▶ EXERCISE DESCRIPTION: Exclude the pictures, then copy all remaining records exactly.

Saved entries
● ● ● ● ●
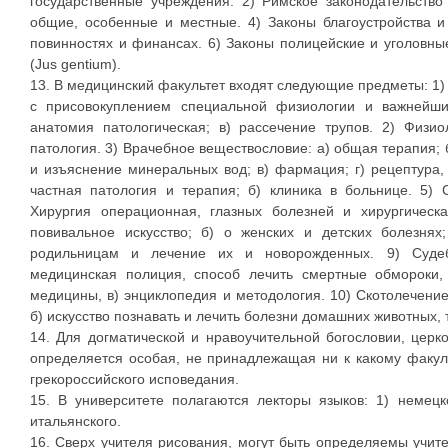
государственные учреждения. 2) Римское законодательство
общие, особенные и местные. 4) Законы благоустройства и
повинностях и финансах. 6) Законы полицейские и уголовн
(Jus gentium).
13. В медицинский факультет входят следующие предметы: 1) 
с присовокуплением специальной физиологии и важнейши
анатомия патологическая; в) рассечение трупов. 2) Физи
патология. 3) Врачебное веществословие: а) общая терапия; 
и изъяснение минеральных вод; в) фармация; г) рецептура, и
частная патология и терапия; б) клиника в больнице. 5) 
Хирургия операционная, глазных болезней и хирургическа
повивальное искусство; б) о женских и детских болезнях
родильницам и лечение их и новорожденных. 9) Судеб
медицинская полиция, способ лечить смертные обмороки, 
медицины, в) энциклопедия и методология. 10) Скотолечение
б) искусство познавать и лечить болезни домашних животных, 
14. Для догматической и нравоучительной богословии, церк
определяется особая, не принадлежащая ни к какому факул
грекороссийского исповедания.
15. В университете полагаются лекторы языков: 1) немецко
итальянского.
16. Сверх учителя рисования, могут быть определяемы учител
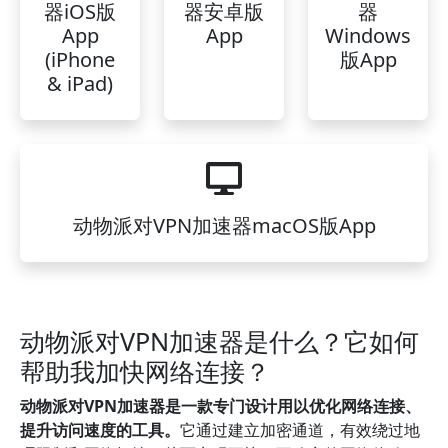
器iOS版
器安卓版
器
App
App
Windows
(iPhone
版App
& iPad)
动物派对VPN加速器macOS版App
动物派对VPN加速器是什么？它如何
帮助我加快网络连接？
动物派对VPN加速器是一款专门设计用以优化网络连接、
提升访问速度的工具。
它通过建立加密通道，有效绕过地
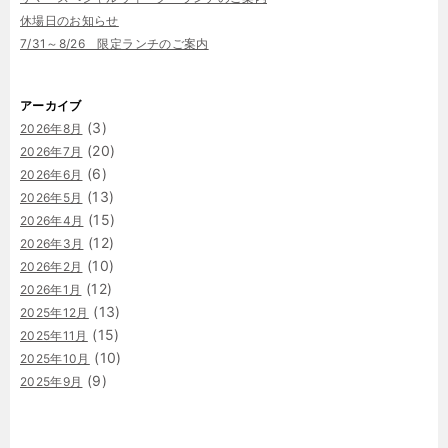
休場日のお知らせ
7/31～8/26 限定ランチのご案内
アーカイブ
(3)
2026年8月
(20)
2026年7月
(6)
2026年6月
(13)
2026年5月
(15)
2026年4月
(12)
2026年3月
(10)
2026年2月
(12)
2026年1月
(13)
2025年12月
(15)
2025年11月
(10)
2025年10月
(9)
2025年9月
● ● ● ● ●
▶ YOUR SOLUTION:
государственные учреждения. 2) Римское законодательство
общие, особенные и местные. 4) Законы благоустройства и
повинностях и финансах. 6) Законы полицейские и уголовн
(Jus gentium).
13. В медицинский факультет входят следующие предметы: 1) 
с присовокуплением специальной физиологии и важнейши
анатомия патологическая; в) рассечение трупов. 2) Физи
патология. 3) Врачебное веществословие: а) общая терапия; 
и изъяснение минеральных вод; в) фармация; г) рецептура, и
частная патология и терапия; б) клиника в больнице. 5) 
Хирургия операционная, глазных болезней и хирургическа
повивальное искусство; б) о женских и детских болезнях
родильницам и лечение их и новорожденных. 9) Судеб
медицинская полиция, способ лечить смертные обмороки, 
медицины, в) энциклопедия и методология. 10) Скотолечение
б) искусство познавать и лечить болезни домашних животных, 
14. Для догматической и нравоучительной богословии, церк
определяется особая, не принадлежащая ни к какому факул
грекороссийского исповедания.
15. В университете полагаются лекторы языков: 1) немецко
итальянского.
16. Сверх учителя рисования, могут быть определяемы учител
器iOS版
器安卓版
器
App
App
Windows
(iPhone
版App
& iPad)
动物派对VPN加速器macOS版App
动物派对VPN加速器是什么？它如何
帮助我加快网络连接？
动物派对VPN加速器是一款专门设计用以优化网络连接、
提升访问速度的工具。
它通过建立加密通道，有效绕过地
休場日のお知らせ
7/31～8/26 限定ランチのご案内
アーカイブ
(3)
2026年8月
(20)
2026年7月
(6)
2026年6月
(13)
2026年5月
(15)
2026年4月
(12)
2026年3月
(10)
2026年2月
(12)
2026年1月
(13)
2025年12月
(15)
2025年11月
(10)
2025年10月
(9)
2025年9月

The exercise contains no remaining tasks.